Dr. Weber: We entirely take for granted the abundance of opportunities and things that we have in the West. There is nothing more shocking than spending weeks in a developing country and seeing so many smiling, happy people who really have very little, then returning home to a place where we have an excess of everything but very little appreciation for our opportunities. We have levels of comfort, safety, security, opportunity, and consumption that are unprecedented but I think very few of us (and even fewer of our children) have the opportunity to experience another way of life. My first humanitarian mission triggered a dramatic change in my perspective on the way that we live and it was honestly disorienting to return home to our way of living.
MORE: Team of Doctors Visit Vietnam For Medical Mission
RealSelf: What was something that surprised you or was completely unexpected?

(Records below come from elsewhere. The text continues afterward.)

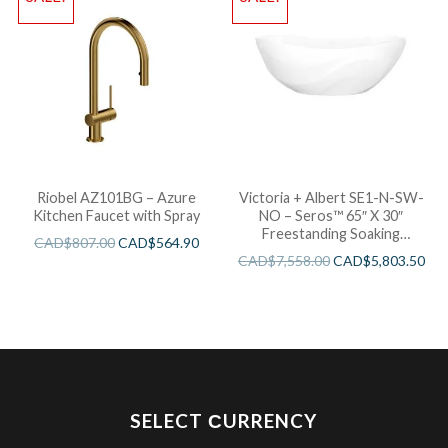
Riobel AZ101BG – Azure
Victoria + Albert SE1-N-SW-
Kitchen Faucet with Spray
NO – Seros™ 65″ X 30″
Freestanding Soaking
CAD$
807.00
CAD$
564.90
Bathtub
CAD$
7,558.00
CAD$
5,803.50
SELECT СURRENCY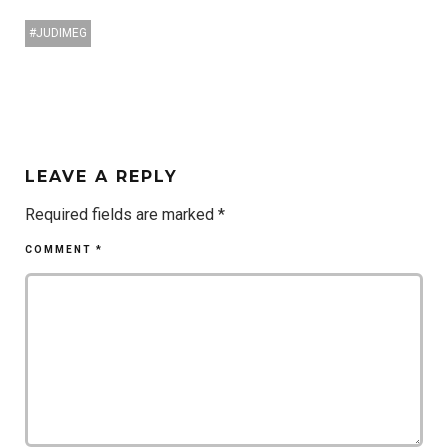
JUDIMEG
LEAVE A REPLY
Required fields are marked
*
COMMENT
*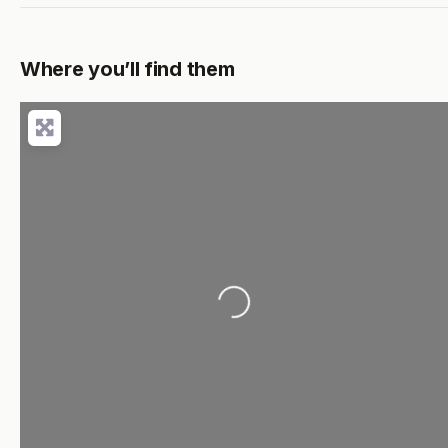
Where you’ll find them
Loading...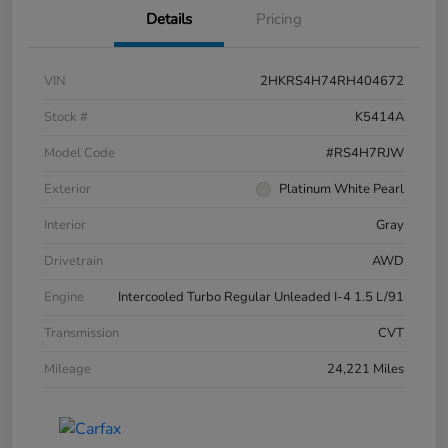
Details
Pricing
VIN
2HKRS4H74RH404672
Stock #
K5414A
Model Code
#RS4H7RJW
Exterior
Platinum White Pearl
Interior
Gray
Drivetrain
AWD
Engine
Intercooled Turbo Regular Unleaded I-4 1.5 L/91
Transmission
CVT
Mileage
24,221 Miles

Dr. Weber: I’ve been constantly surprised by the deep level of gratitude that people display in the countries that I’ve had the opportunity to visit. I met a mother who walked for days to arrive at a clinic with a visiting medical team only to be told that we didn't have the type of surgeon needed to fix her child's leg. Rather than become upset, the mother thanked us for the work that we were doing for other children and adults and asked when she might make the trek again to see someone who would be able to help her daughter. We don't often see that level of gratitude in the US.
RealSelf: What's the message you would give to young doctors about making time for this kind of work?

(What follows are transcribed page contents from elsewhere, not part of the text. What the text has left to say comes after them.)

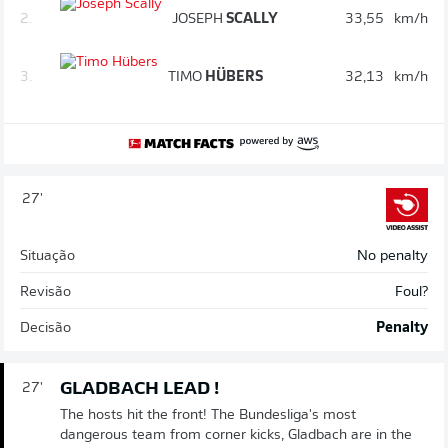
2.
JOSEPH
SCALLY
33,55
km/h
3.
TIMO
HÜBERS
32,13
km/h
27'
Situação
No penalty
Revisão
Foul?
Decisão
Penalty
GLADBACH LEAD !
27'
The hosts hit the front! The Bundesliga's most
dangerous team from corner kicks, Gladbach are in the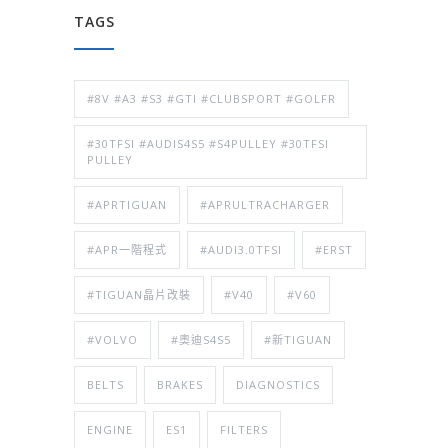
TAGS
#8V #A3 #S3 #GTI #CLUBSPORT #GOLFR
#30TFSI #AUDIS4S5 #S4PULLEY #30TFSI
PULLEY
#APRTIGUAN
#APRULTRACHARGER
#APR一階程式
#AUDI3.0TFSI
#ERST
#TIGUAN晶片改裝
#V40
#V60
#VOLVO
#奧迪S4S5
#新TIGUAN
BELTS
BRAKES
DIAGNOSTICS
ENGINE
ES1
FILTERS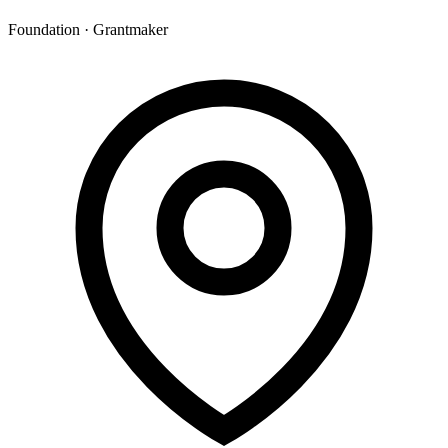
Foundation · Grantmaker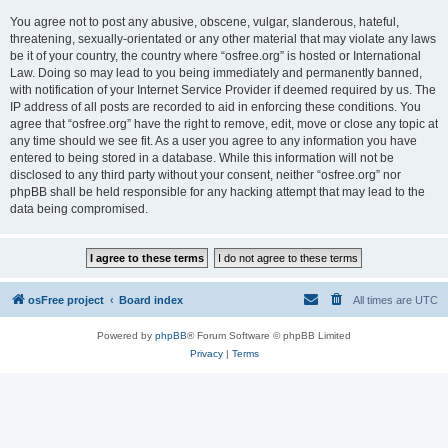
You agree not to post any abusive, obscene, vulgar, slanderous, hateful,
threatening, sexually-orientated or any other material that may violate any laws
be it of your country, the country where “osfree.org” is hosted or International
Law. Doing so may lead to you being immediately and permanently banned,
with notification of your Internet Service Provider if deemed required by us. The
IP address of all posts are recorded to aid in enforcing these conditions. You
agree that “osfree.org” have the right to remove, edit, move or close any topic at
any time should we see fit. As a user you agree to any information you have
entered to being stored in a database. While this information will not be
disclosed to any third party without your consent, neither “osfree.org” nor
phpBB shall be held responsible for any hacking attempt that may lead to the
data being compromised.
osFree project
Board index
All times are
UTC
Powered by
phpBB
® Forum Software © phpBB Limited
Privacy
|
Terms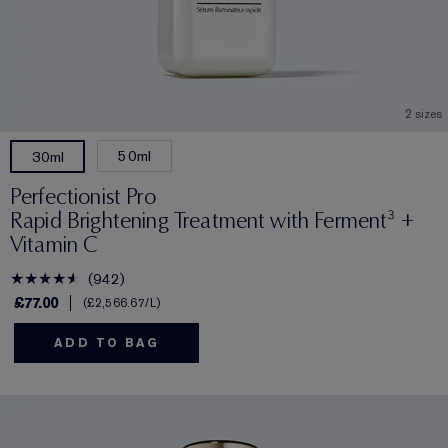
2 sizes
50ml
30ml
Perfectionist Pro
Rapid Brightening Treatment with Ferment³ +
Vitamin C
942
£77.00
£2,566.67
/L
ADD TO BAG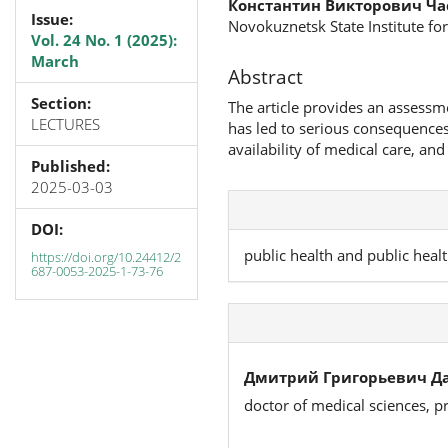
Константин Викторович Ч
Issue:
Novokuznetsk State Institute for
Vol. 24 No. 1 (2025):
March
Abstract
Section:
The article provides an assessm
LECTURES
has led to serious consequences: 
availability of medical care, and
Published:
2025-03-03
DOI:
public health and public healt
https://doi.org/10.24412/2
687-0053-2025-1-73-76
Дмитрий Григорьевич Да
doctor of medical sciences, p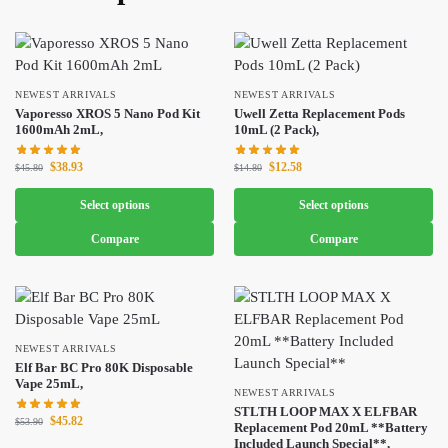
NEWEST ARRIVALS
NEWEST ARRIVALS
Vaporesso XROS 5 Nano Pod Kit
Uwell Zetta Replacement Pods
1600mAh 2mL,
10mL (2 Pack),
$
38.93
$
12.58
$
45.80
$
14.80
Select options
Select options
Compare
Compare
NEWEST ARRIVALS
Elf Bar BC Pro 80K Disposable
Vape 25mL,
NEWEST ARRIVALS
STLTH LOOP MAX X ELFBAR
$
45.82
$
53.90
Replacement Pod 20mL **Battery
Included Launch Special**,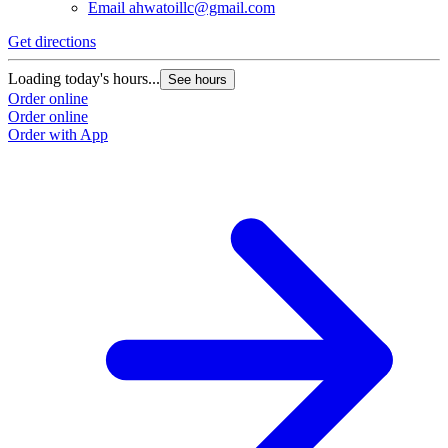
Email
ahwatoillc@gmail.com
Get directions
Loading today's hours...
See hours
Order online
Order online
Order with App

Dr. Weber: There is an abundance of need and opportunity to help. Giving back locally and abroad is the right thing to do. Take the first step toward giving back today.

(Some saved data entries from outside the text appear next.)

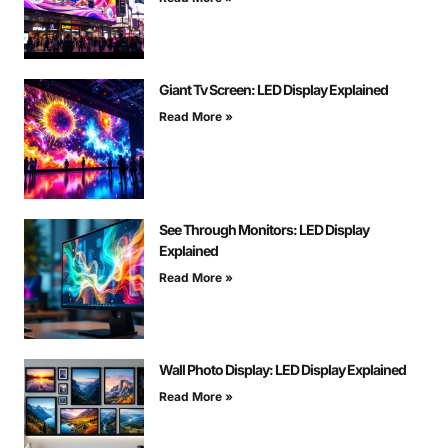
Giant Tv Screen: LED Display Explained
Read More »
See Through Monitors: LED Display
Explained
Read More »
Wall Photo Display: LED Display Explained
Read More »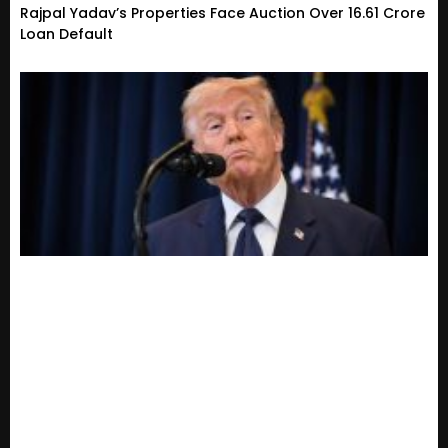
Rajpal Yadav’s Properties Face Auction Over ₹16.61 Crore
Loan Default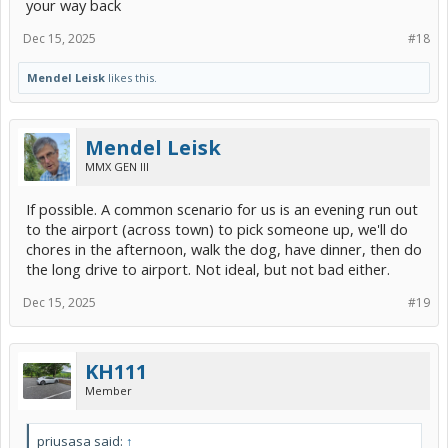
your way back
Dec 15, 2025
#18
Mendel Leisk
likes this.
Mendel Leisk
MMX GEN III
If possible. A common scenario for us is an evening run out
to the airport (across town) to pick someone up, we'll do
chores in the afternoon, walk the dog, have dinner, then do
the long drive to airport. Not ideal, but not bad either.
Dec 15, 2025
#19
KH111
Member
priusasa said:
↑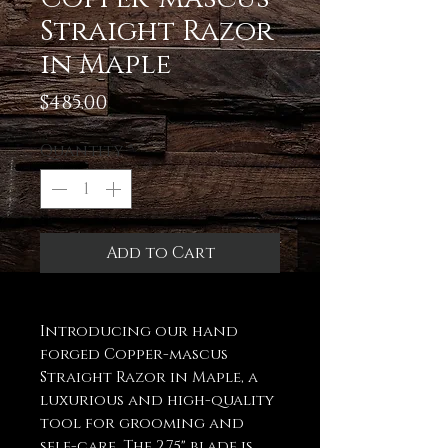
Straight Razor
in Maple
Price
$485.00
Quantity
*
Add to Cart
Introducing our hand
forged Copper-mascus
Straight Razor in Maple, a
luxurious and high-quality
tool for grooming and
self-care. The 2.75" blade is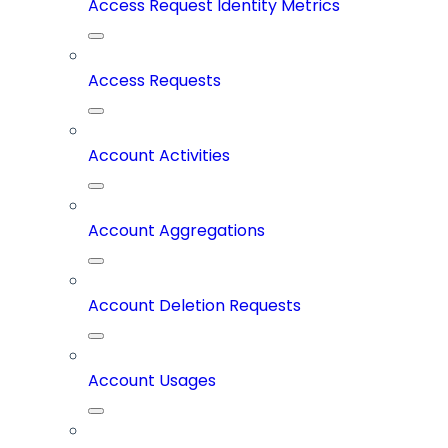
Access Request Identity Metrics
Access Requests
Account Activities
Account Aggregations
Account Deletion Requests
Account Usages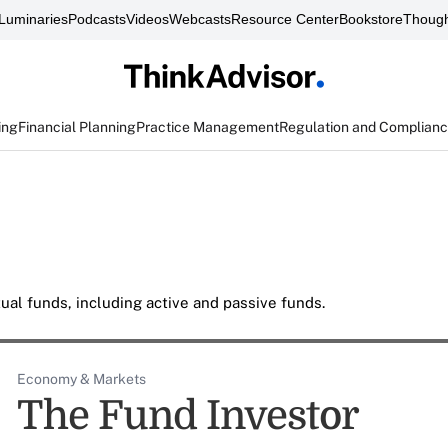
Luminaries
Podcasts
Videos
Webcasts
Resource Center
Bookstore
Though
ing
Financial Planning
Practice Management
Regulation and Complian
al funds, including active and passive funds.
Economy & Markets
The Fund Investor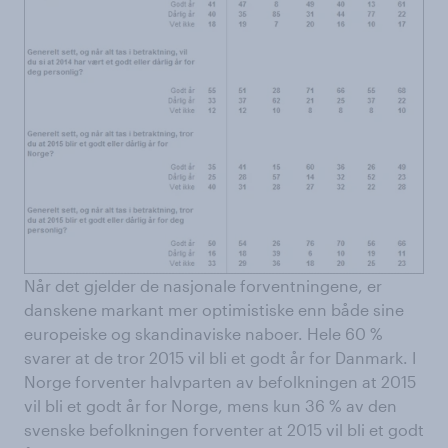
Når det gjelder de nasjonale forventningene, er
danskene markant mer optimistiske enn både sine
europeiske og skandinaviske naboer. Hele 60 %
svarer at de tror 2015 vil bli et godt år for Danmark. I
Norge forventer halvparten av befolkningen at 2015
vil bli et godt år for Norge, mens kun 36 % av den
svenske befolkningen forventer at 2015 vil bli et godt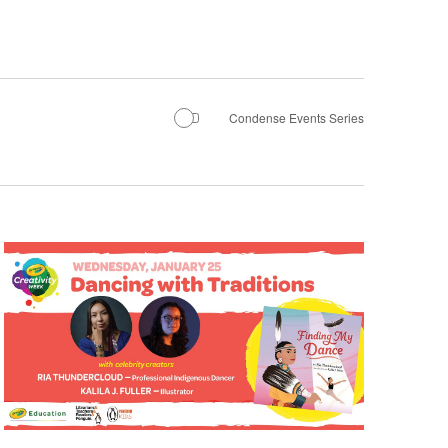
Condense Events Series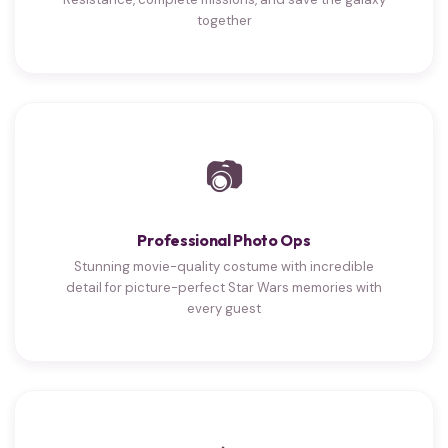
together
📷
Professional Photo Ops
Stunning movie-quality costume with incredible
detail for picture-perfect Star Wars memories with
every guest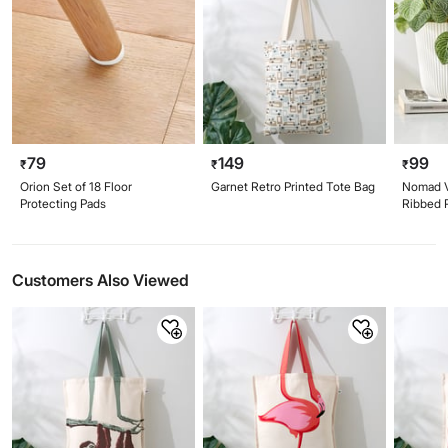
79
149
99
₹
₹
₹
Orion Set of 18 Floor
Garnet Retro Printed Tote Bag
Nomad V
Protecting Pads
Ribbed P
Customers Also Viewed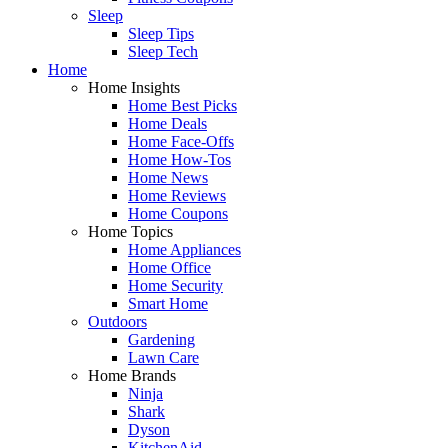
Sleep
Sleep Tips
Sleep Tech
Home
Home Insights
Home Best Picks
Home Deals
Home Face-Offs
Home How-Tos
Home News
Home Reviews
Home Coupons
Home Topics
Home Appliances
Home Office
Home Security
Smart Home
Outdoors
Gardening
Lawn Care
Home Brands
Ninja
Shark
Dyson
KitchenAid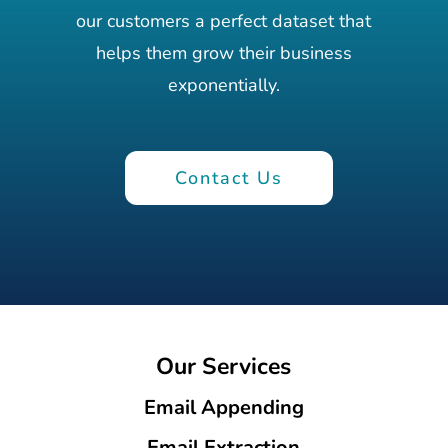
our customers a perfect dataset that
helps them grow their business
exponentially.
Contact Us
Our Services
Email Appending
Email Extraction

Dr. Weber teaching Tanzanian surgeons in the operating room
RealSelf: How can America help? Where do you see the biggest need and how can average people make a big impact?
Dr. Weber: We can help most by training local doctors and nurses to do the work that visiting teams perform. At the present time, there is a huge volume of surgical procedures that need to be performed, but at the same time we need to take the opportunity to train local surgeons to continue this work. We need to work with those providers to transfer the skills to continue this work on a sustainable, local basis. These patients need and deserve local doctors that can provide the same level of care on a daily, year-round basis.
About Dr. Stephen Weber
Dr. Weber recognized his aptitude for facial aesthetics as a medical student at Boston University School of Medicine. His passion for facial plastic and reconstructive surgery was further strengthened during a five year head and neck surgery residency at Oregon Health & Science University. Dr. Weber’s training culminated with a fellowship in facial plastic surgery at the University of Michigan. He is recognized as a Diplomat of the American Board of Facial Plastic & Reconstructive Surgery, American Board of Otolaryngology and Head & Neck Surgery and the American College of Surgeons.